25. Bölüm: Yaşamak İçin Öl

1 1 0
                                    

Konu her zaman duygularla alakalıydı.

Küçüklükten beri onlarla anlaşamazdım. Anlaşmama da gerek yoktu, diğer insanlar duyguyu değil kontrolü seviyordu. Ailem bile. Ve... hiçbir sorun yoktu. Deniz den biraz da bu nedenle nefret ediyordum.

Onunla tanıştıktan sonra, duygularımı hissetmeye, dahası daha farklı biri olmaya başlamıştım. Daha açık biri. Bir anda torbanın ağzı açılmış gibiydi.

Kimseyi önemsemezdim fakat önemsemeye başlamıştım. Heyecandan nefret ederdim fakat heyecandan ellerimin uyuştuğu zamanlar olurdu. İçimde tuhaf bir coşku..? İnsanlara dokunmaktan nefret ederdim fakat en azından anneme de olsa daha çok dokunmak istemeye başlamıştım.

Açıkçası Denizi boşuna da suçluyor olabilirdim. Bunlar son zamanlarda olmuştu ve ben son zamanlarda çok fazla ölüm haberi alıyordum.

Sıra bana geliyordu derken önce Poyraz ölmüştü. Geriliyordum. Belki de sınırımı patlatan tüm bu yaşananlardı? Belki de artık görünmek istiyordum ya da gizli bir bağ, zaten öleceğimi fısıldarken, halatların kontrolü benden çıkmıştı.

Fakat geceleri öğürmeye başlamıştım. Panik ataklarım çoğalmıştı. Tüm bu duygulara alışamamıştım ve korkuyordum. Tekrar eski, huzurlu ve güvenli alanımı istiyordum. Belki de Deniz’in tek suçu, yanlış zamanda tanışmamızdı.

“Eylül hanım.” Sesin gelmesiyle avukata baktım. Kızıl gözlerini bana dikmiş kafasını sallıyordu. “Şuralara bir imza atmanız gerekiyor. Prosedür amaçlı. Sonra ödemeyi yapabiliriz.” Kafamı sallarken denilen yerle imza atmaya başladım. Ardından ödemeyi yaptım.

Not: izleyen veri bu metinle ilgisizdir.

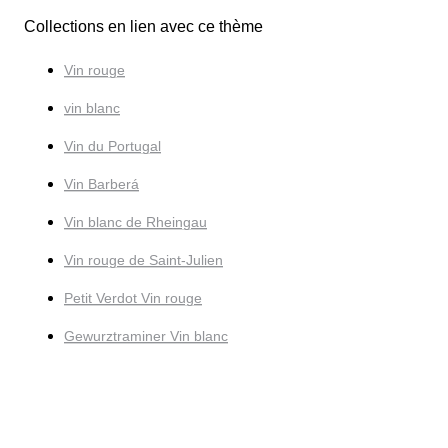
Collections en lien avec ce thème
Vin rouge
vin blanc
Vin du Portugal
Vin Barberá
Vin blanc de Rheingau
Vin rouge de Saint-Julien
Petit Verdot Vin rouge
Gewurztraminer Vin blanc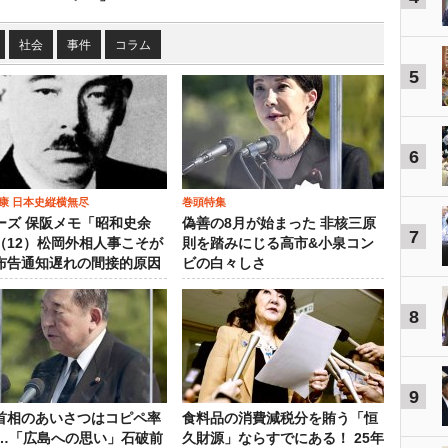
社会
事件
コラム
5
6
康 日本史縦横無尽
巻頭特集
ーズ 保阪メモ「昭和史余
偽善の8月が始まった 非核三原
7
（12）松岡外相人事こそが
則を踏みにじる高市&小泉コン
布告通知遅れの間接的原因
ビの白々しさ
8
9
首相のあいさつはコピペ率
食料品の消費減税分を賄う「恒
％…「広島への思い」石破前
久財源」ならすでにある！ 25年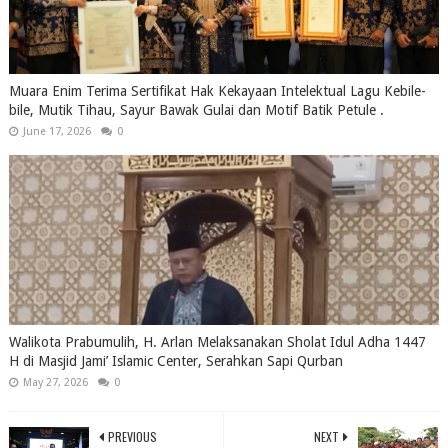
Muara Enim Terima Sertifikat Hak Kekayaan Intelektual Lagu Kebile-
bile, Mutik Tihau, Sayur Bawak Gulai dan Motif Batik Petule .
June 17, 2026
0
Walikota Prabumulih, H. Arlan Melaksanakan Sholat Idul Adha 1447
H di Masjid Jami’ Islamic Center, Serahkan Sapi Qurban
May 27, 2026
0
PREVIOUS
NEXT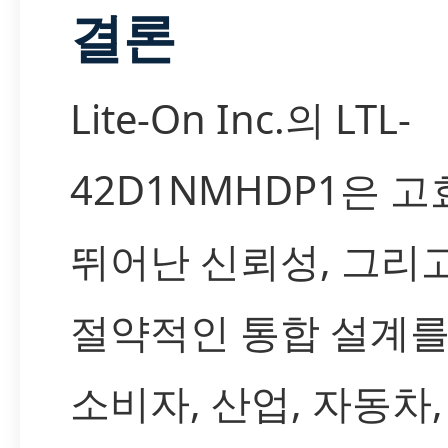
결론
Lite-On Inc.의 LTL-
42D1NMHDP1은 고
뛰어난 신뢰성, 그리
절약적인 통합 설계를
소비자, 산업, 자동차, 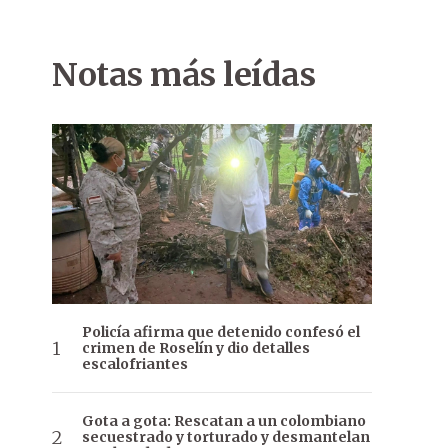
Notas más leídas
Policía afirma que detenido confesó el
crimen de Roselín y dio detalles
escalofriantes
Gota a gota: Rescatan a un colombiano
secuestrado y torturado y desmantelan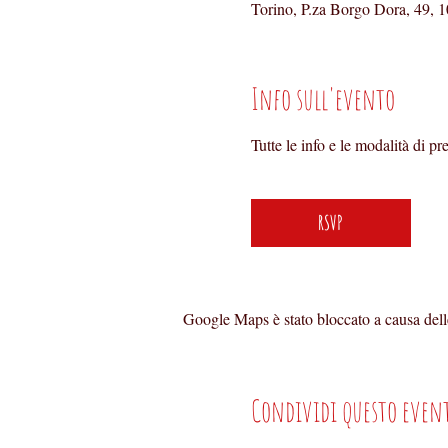
Torino, P.za Borgo Dora, 49, 1
Info sull'evento
Tutte le info e le modalità di p
RSVP
Google Maps è stato bloccato a causa delle 
Condividi questo even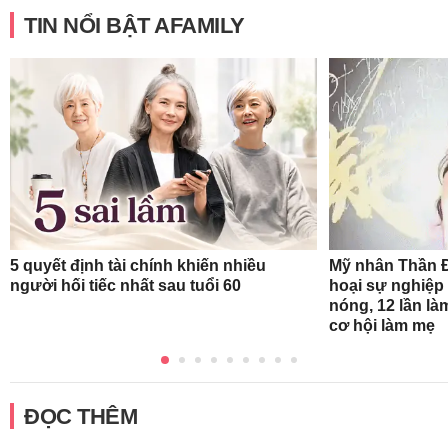
TIN NỔI BẬT AFAMILY
5 quyết định tài chính khiến nhiều
Mỹ nhân Thần Đ
người hối tiếc nhất sau tuổi 60
hoại sự nghiệp 
nóng, 12 lần là
cơ hội làm mẹ
ĐỌC THÊM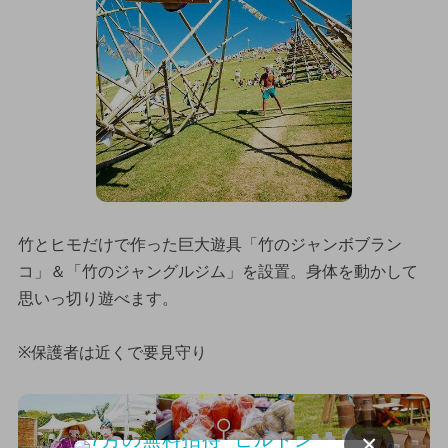
竹とヒモだけで作った巨大遊具「竹のジャンボブラン
コ」＆「竹のジャングルジム」を設置。身体を動かして
思いっ切り遊べます。
※保護者は近くで要見守り
×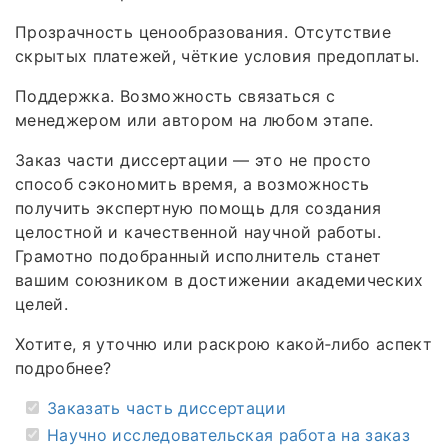
Прозрачность ценообразования. Отсутствие
скрытых платежей, чёткие условия предоплаты.
Поддержка. Возможность связаться с
менеджером или автором на любом этапе.
Заказ части диссертации — это не просто
способ сэкономить время, а возможность
получить экспертную помощь для создания
целостной и качественной научной работы.
Грамотно подобранный исполнитель станет
вашим союзником в достижении академических
целей.
Хотите, я уточню или раскрою какой‑либо аспект
подробнее?
Заказать часть диссертации
Научно исследовательская работа на заказ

Beraber çıkışa yürürken avukat esnedi. “Ne gündü değil mi?” Yan gözlerle ona bakarken Alex de gerginliğini yeni atıyor. Daha yeni farkına varıyor gibiydi.

“Cidden torunlarıma anlatacağım. Keşke birde anı eşyam olsaydı!” Dedi el ayalarını gözlerine bastırırken. Gri saçları geriye dökülmüştü. 

Deli miydi bunlar ya? Kayan kapılardan dışarıya çıktığımızda soğuk havayı ciğerlerimize çektik. “Ama bir tek torunlarına, tamam mı?” diye araya girdim.

“Evet, evet biliyorum. Bu konu ben 60 yaşımdan sonra konuşulacak.” “Evet, o zaman büyüyeceğini umut ediyorum.” “Büyümek mi? Kendime mezar taşı beğeniyor olacağım.” Ay ışığı saçlarının gri kısımlarında parlıyordu.

Avukat güldü. “Gerçekten mi? Ben 102 yaşıma kadar yaşamayı düşünüyorum.” Ağzından buharlar çıkıyordu. Karanlık havada gözlerinin kızıllığı o kadar da belli değildi. “102 mi?” dedim soğuk bir mırıldanmayla.

Avukat güldü. “Beni evime bırakacaksınız diye umut ediyorum.” Kafamı salladım. Alex gülerek, “Kaptan nede olsa hep, eşyaları aldığımız yere geri koyalım, der.” Dedi. İkimizde suratlarımızı buruşturarak Alex’e baktık.

“Ne...” diye mırıldandı önüne dönerken. Avukata baktım. “Size kahve borcumuz olsun.” Asıl niyetim kardeşimle aralarındaki ilişkiyi sorgulamaktı. Önce kardeşimi sorgulamam daha doğru olurdu.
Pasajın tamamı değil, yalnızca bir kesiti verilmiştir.